US - Kentucky - Full Moon 105 - 04/24/05
Marbles
Expo
SpinArt
Robert Schneider is a busy and ever-productive man. Just after putting the Apples in Stereo (AiS) on hold he unfolds with a new outfit, ulysses, which put
out their debut a few months ago. Then he brings his old solo project Marbles to life again, and
releases a brand new album recorded last autumn, almost 8 years after the first album, Pyramid Landing (And other favorites). Exposing 10 more pop-marbles
from out of his head.
This time Schneider (as he told Pitchfork): "...wanted it to sound like ELO played by Gary Numan recorded in my
living room." In the Pitchfork article he mentioned 10 artists/songs being the inspiration for the making of Expo. Except the alerady mentioned
twosome these are some of the others on the list: Left Banke, the Cars, Brian Eno, Phoenix, Michael Jackson, and Hall and Oates! Quite some mixture. And; does
it make sense and work? Yes. I guess the 'ELO feel' has much to do with Schneider's playing and toying around with a variety of keys: synth, piano, organ,
mellotron, toy piano. He's also dealing with more programming and drum machinery (even though Hilarie Sidney of AiS/Secret Square/The High Water Marks and
Jim Lindsay of Oranger/The High Water Marks sit in on a couple of songs each) than with AiS. And where ulysses sounds a bit more dark and gloomy Marbles roam
the cold and almost quirky sounding synthetic 'terrain'. But it's pop, you bet.
The quite funny-electric sounding "Circuit" opens Expo. It's followed by the sort naive, 80s (a bit New Order-ish, or maybe New Order meets the Cars?)

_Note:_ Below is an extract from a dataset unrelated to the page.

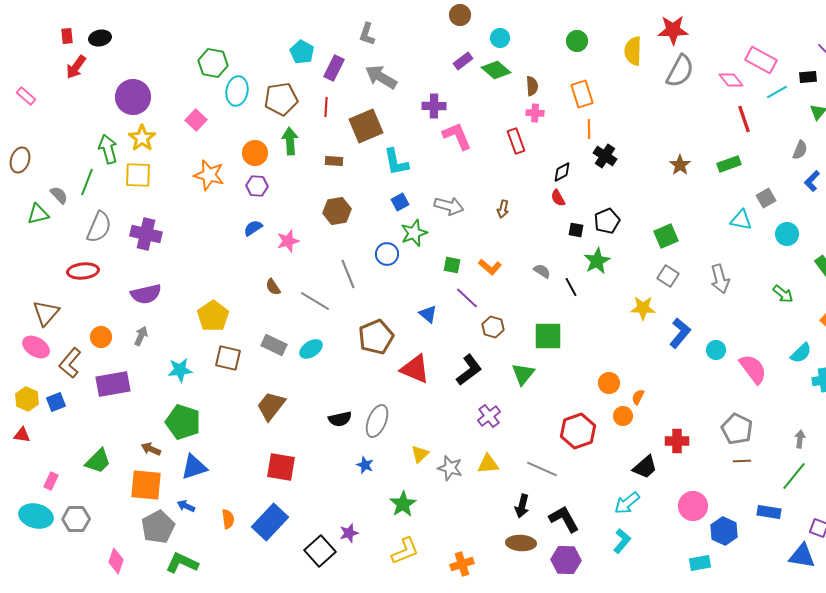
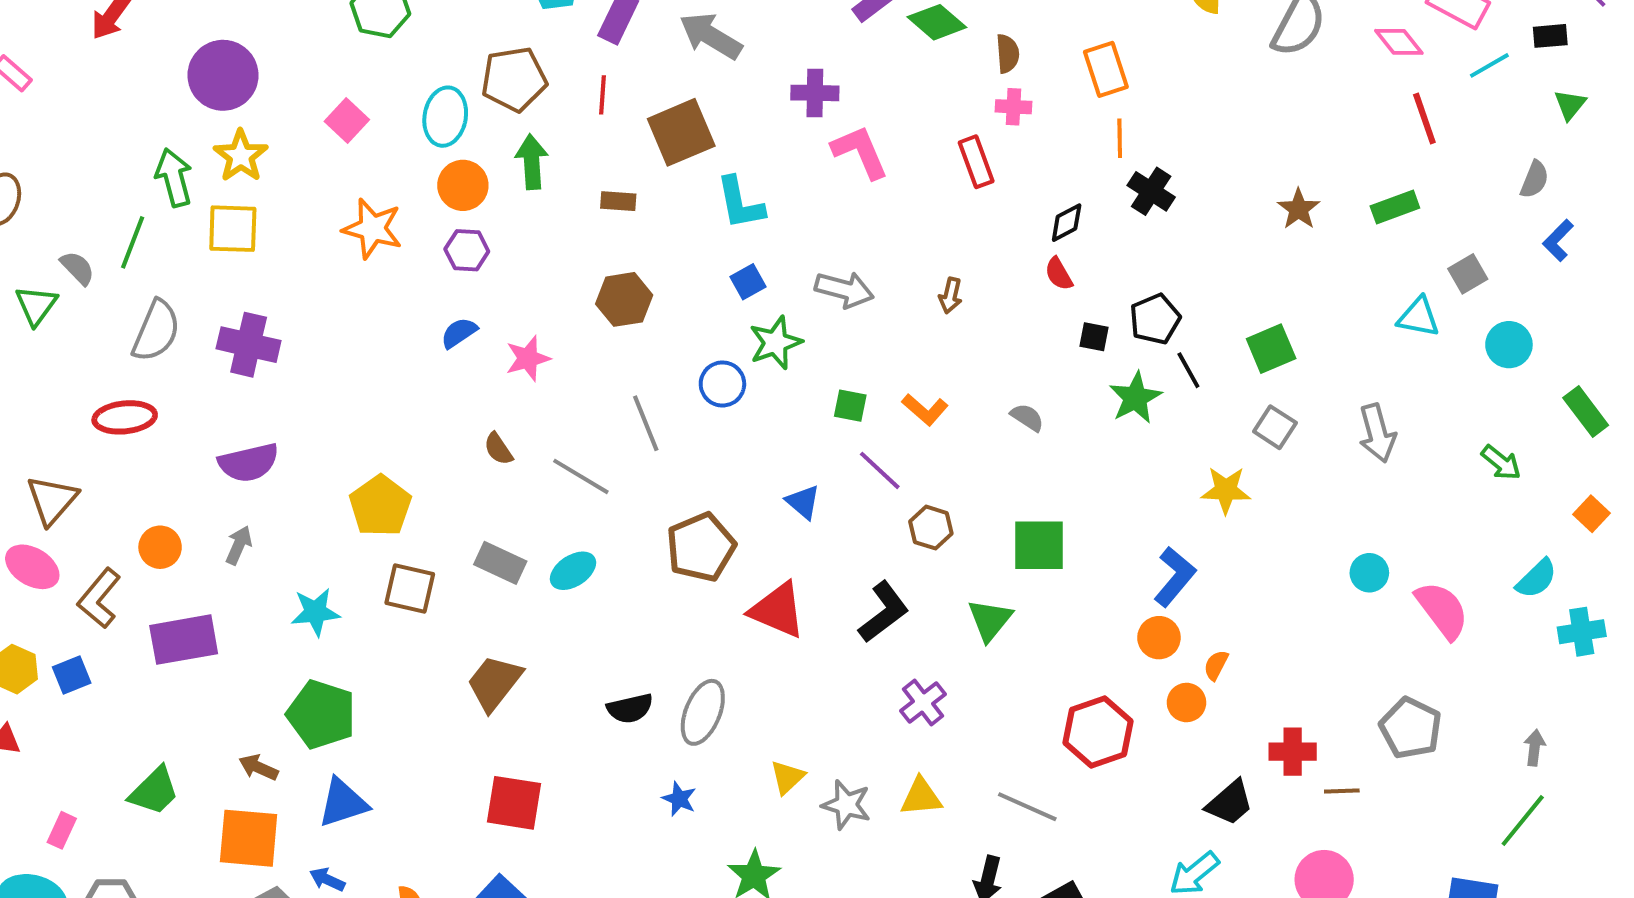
cyan ellipse: (237, 91) -> (445, 117), moved
green triangle: (38, 214) -> (36, 305), turned -40
black line: (571, 287) -> (1188, 370), moved
blue L-shape: (680, 333) -> (1175, 577), moved
brown line: (742, 461) -> (1342, 791), moved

sounding "Out of Zone". "When You Open" is a dreamy pop piece more back to the 60s (and more back to 'old-school AiS'). "Magic" is to the core catchy indie-pop,
trademark Robert Schneider - not far away frmo the AiS (tin pan) alley. A little piece of magic. There are a small fistful of instrumental breaks as well on
Expo, such as "Jewel of India", the very short the title track and the trombone driven "Blossoms". What's Robert Schneider's force is to not exaggerate
but keep things to a accurate minimum. The record clocks in at 25:32 which makes a perfect fix. And despite this being a Marbles album there are some 'Apples
moments' as well, like the shiny "Hello Sun" and the tip-toe-popper "Cruel Sound" (nice guitar-scratch-riff!), and of course the former mentioned "Magic".
The elegantly swaggering "Move On" close the album and I wonder what'll happen next. Will Schneider's head pop out songs for a future Apples album? Or will
there be more ulysses or Marbles stuff? As long as the writer is the same bloke I'm happy enough. Expo is a a charmer.